Les réactions du public ont été largement positives. Habitants et associations de défense des droits au logement ont salué l’initiative, soulignant que Vasai-Virar souffre depuis des années d’agissements de promoteurs malhonnêtes. Des centaines de familles se retrouvent piégées dans des projets inachevés ou découvrent que leurs logements sont illégaux et menacés de démolition.
Un porte-parole d’une association de victimes a déclaré : « Cela fait des années que les gens investissent toutes leurs économies dans un logement ici — enfin, les responsables commencent à être inquiétés. »
Impact sur le marché immobilier
À court terme, la répression pourrait ralentir l’activité dans le secteur de la construction à Vasai-Virar. De nombreux promoteurs ont suspendu leurs projets de peur d’être eux-mêmes visés par des inspections. Les prix des logements neufs pourraient chuter de 5 à 10 %, notamment dans le segment des logements économiques, le plus exposé aux constructions illégales.
Cependant, les analystes estiment que l’impact à long terme sera bénéfique. « Le renforcement des contrôles, la transparence des processus et la numérisation des autorisations vont assainir le marché », explique un analyste senior de Knight Frank India. Une évolution en phase avec les efforts du gouvernement central pour attirer les investissements dans le logement et les infrastructures.
Réformes législatives
Les interventions de l’ED ont aussi relancé les débats sur la réforme du cadre juridique. Plusieurs élus de l’Assemblée législative du Maharashtra ont proposé de renforcer la réglementation en matière de permis de construire, de créer un registre numérique des projets approuvés et d’alourdir les peines encourues en cas d’infraction.

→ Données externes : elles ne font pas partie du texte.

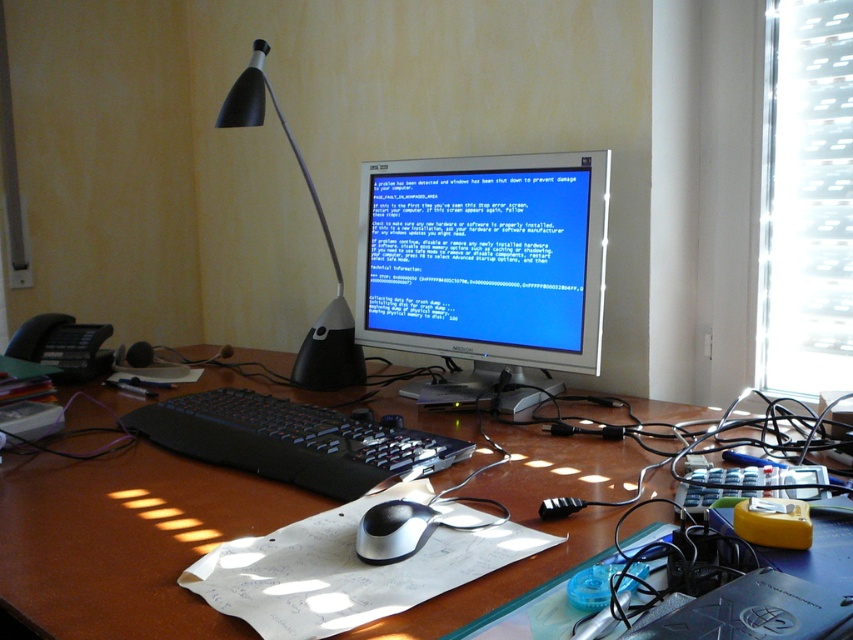 Is point (148, 440) more distant than point (305, 369)?

No.

Which is in front, point (251, 412) or point (254, 90)?

Positioned in front is point (251, 412).

Locate an element on the screen. Image resolution: width=853 pixels, height=640 pixels. black plastic keyboard at center is located at coordinates pos(291,440).

Is point (106, 442) more distant than point (343, 305)?

No, it is not.

Which of these two, brown wooden desk at center or black plastic desk lamp at upper center, stands taller?

black plastic desk lamp at upper center is taller.

This screenshot has width=853, height=640. Find the location of `brown wooden desk at center`. brown wooden desk at center is located at coordinates (126, 540).

Is black plastic desk lamp at upper center further to camera compared to sleek silver mouse at center?

Yes, it is.

Which is below, black plastic desk lamp at upper center or sleek silver mouse at center?

sleek silver mouse at center is lower down.

Locate an element on the screen. The width and height of the screenshot is (853, 640). black plastic desk lamp at upper center is located at coordinates (325, 241). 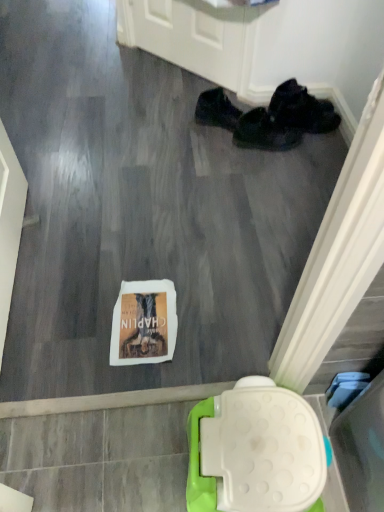 At what (x,y) coordinates should I click in order to perform the action: click on vacant area to the left of black fabric shoe at upper right, which appears as the first footwear when viewed from the left. Please return your answer as a coordinate pair (x, y). This screenshot has width=384, height=512. Looking at the image, I should click on coord(172,124). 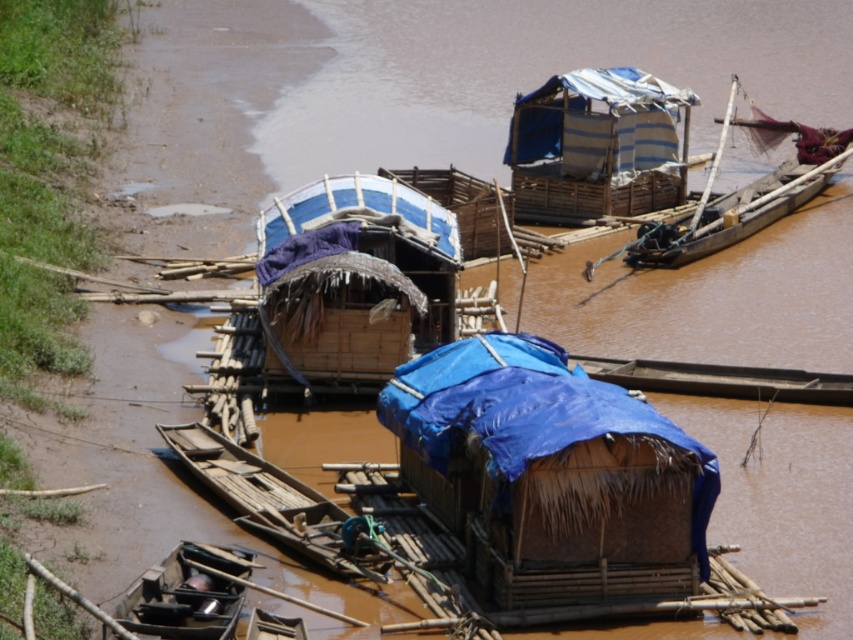 Looking at this image, does blue striped tarp at upper center appear under wooden boat at right?

No.

Can you confirm if blue striped tarp at upper center is bigger than wooden boat at right?

Actually, blue striped tarp at upper center might be smaller than wooden boat at right.

The width and height of the screenshot is (853, 640). What do you see at coordinates (598, 145) in the screenshot?
I see `blue striped tarp at upper center` at bounding box center [598, 145].

Where is `blue striped tarp at upper center`? The height and width of the screenshot is (640, 853). blue striped tarp at upper center is located at coordinates (598, 145).

Can you confirm if wooden boat at center is smaller than black matte boat at lower left?

No, wooden boat at center is not smaller than black matte boat at lower left.

Which is behind, point (279, 516) or point (236, 576)?

The point (279, 516) is more distant.

Is point (244, 474) farther from camera compared to point (158, 630)?

Yes, it is behind point (158, 630).

At what (x,y) coordinates should I click in order to perform the action: click on wooden boat at center. Please return your answer as a coordinate pair (x, y). The image size is (853, 640). Looking at the image, I should click on (268, 497).

Who is positioned more to the left, blue tarpaulin hut at center or black matte boat at lower left?

black matte boat at lower left is more to the left.

Does point (639, 572) lie behind point (216, 634)?

Yes.

Where is `blue tarpaulin hut at center`? The image size is (853, 640). blue tarpaulin hut at center is located at coordinates (550, 472). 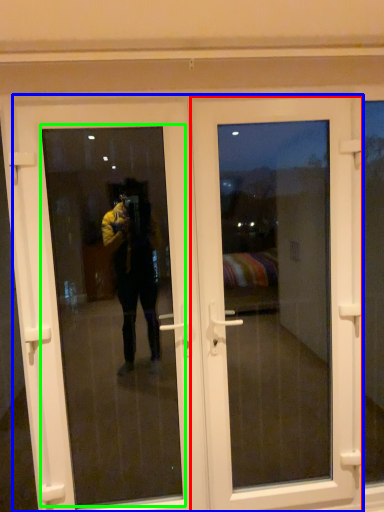 Question: Which object is positioned closest to door (highlighted by a red box)? Select from door (highlighted by a blue box) and window screen (highlighted by a green box).

Choices:
 (A) door
 (B) window screen

Answer: (A)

Il est également question d’élargir les compétences de MahaRERA pour qu’elle puisse mieux contrôler l’exécution des engagements des promoteurs. Une plateforme numérique unique permettant aux acheteurs de vérifier en temps réel le statut juridique d’un projet immobilier est à l’étude.
Témoignages de victimes
Une résidente du quartier de Nalasopara a confié aux journalistes qu’elle avait acheté un appartement en 2022 mais n’en avait toujours pas reçu les clés : « On ne savait pas que le projet n’avait pas d’autorisation. Les documents paraissaient officiels. Maintenant, on nous dit qu’ils étaient faux. C’est un cauchemar. »
Des centaines de cas similaires existent à Vasai-Virar. Les acheteurs perdent non seulement leur argent, mais aussi leur tranquillité d’esprit. Dans certains cas, des appartements ont même été vendus plusieurs fois à des acquéreurs différents.
Prochaines étapes
L’ED poursuit la collecte de preuves et prévoit d’autres opérations dans les zones voisines, notamment Mira-Bhayandar et Thane. L’agence coopère avec d’autres organismes de l’État, dont l’administration fiscale, les cellules anti-corruption et la police locale.
Un rapport préliminaire devrait être publié dans les prochaines semaines avec de nouveaux noms de suspects et une liste de biens susceptibles d’être saisis ou placés sous séquestre.
Conclusion
Les raids de l’ED à Vasai-Virar constituent un signal fort et nécessaire envoyé à l’ensemble du secteur immobilier du Maharashtra. La lutte contre la construction illégale, le renforcement des contrôles et l’exposition des réseaux de corruption sont des étapes essentielles vers un marché du logement plus équitable et plus transparent. Pour des milliers d’acheteurs honnêtes, ces actions redonnent espoir dans la justice et la protection de leurs droits.